Note:
This topic has been translated from a Chinese forum by GPT and might contain errors.
Original topic: TiCDC同步到下游TiDB集群时速率很慢
[TiDB Usage Environment] Production Environment
[TiDB Version] V6.3.0
Help, help!!!
Our TiCDC is experiencing slow synchronization rates when syncing to the downstream TiDB cluster. Monitoring shows an abnormal metric, which is the conflict detection time in the image below, taking several seconds. Why is this happening? Ps. Our sync table is a large table with 300 million records.
Check the CDC logs. There might be overlapping tables in the task configuration or data conflicts.
Take a look at some WARN or ERROR logs in the CDC logs.
There are a lot of the following alarms in the system:
[2024/06/25 21:02:58.717 +08:00] [WARN] [system.go:578] [“actor poll received messages too slow”] [duration=1.929320332s] [id=6] [name=sorter-compactor]
[2024/06/25 21:03:02.853 +08:00] [WARN] [pd.go:152] [“get timestamp too slow”] [“cost time”=50.068307ms]
[2024/06/25 21:03:09.157 +08:00] [WARN] [pd.go:152] [“get timestamp too slow”] [“cost time”=353.648823ms]
There are a large number of warnings in the CDC logs as follows:
[2024/06/25 21:02:58.717 +08:00] [WARN] [system.go:578] [“actor poll received messages too slow”] [duration=1.929320332s] [id=6] [name=sorter-compactor]
[2024/06/25 21:03:02.853 +08:00] [WARN] [pd.go:152] [“get timestamp too slow”] [“cost time”=50.068307ms]
[2024/06/25 21:03:09.157 +08:00] [WARN] [pd.go:152] [“get timestamp too slow”] [“cost time”=353.648823ms]
Uh, is your resource usage very high?

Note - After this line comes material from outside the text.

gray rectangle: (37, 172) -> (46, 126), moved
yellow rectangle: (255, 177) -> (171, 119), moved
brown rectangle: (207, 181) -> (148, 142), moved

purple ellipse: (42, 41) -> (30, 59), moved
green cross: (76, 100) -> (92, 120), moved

It seems that getting TSO and sorting data both take quite a long time.
Yes, the sorting time is relatively long, but the memory, IO, and CPU usage of CDC are not high, so it’s unclear where the bottleneck is.

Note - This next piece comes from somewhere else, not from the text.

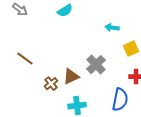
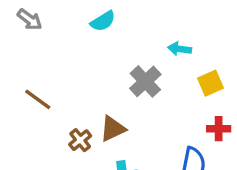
gray cross: (96, 65) -> (145, 81), moved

I checked, and indeed the TSO is relatively high. What factors affect this TSO? Isn’t it just obtaining a timestamp from PD? How does it slow down?
Is the PD server very busy?
How is the cluster load? For example, memory usage, CPU usage? Is the cluster load too high?

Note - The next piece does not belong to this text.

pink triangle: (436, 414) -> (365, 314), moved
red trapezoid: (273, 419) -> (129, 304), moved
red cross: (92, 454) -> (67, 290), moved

Yes, there are many write conflict alarms, and looking at the monitoring, the time taken for conflict resolution is often very long, around 10 seconds.
It looks like your write operation hasn’t been committed for a long time and has been rolled back. Then it keeps retrying .
Yes, how could this happen?
Go to the downstream TiDB and analyze where the SQL execution is slow.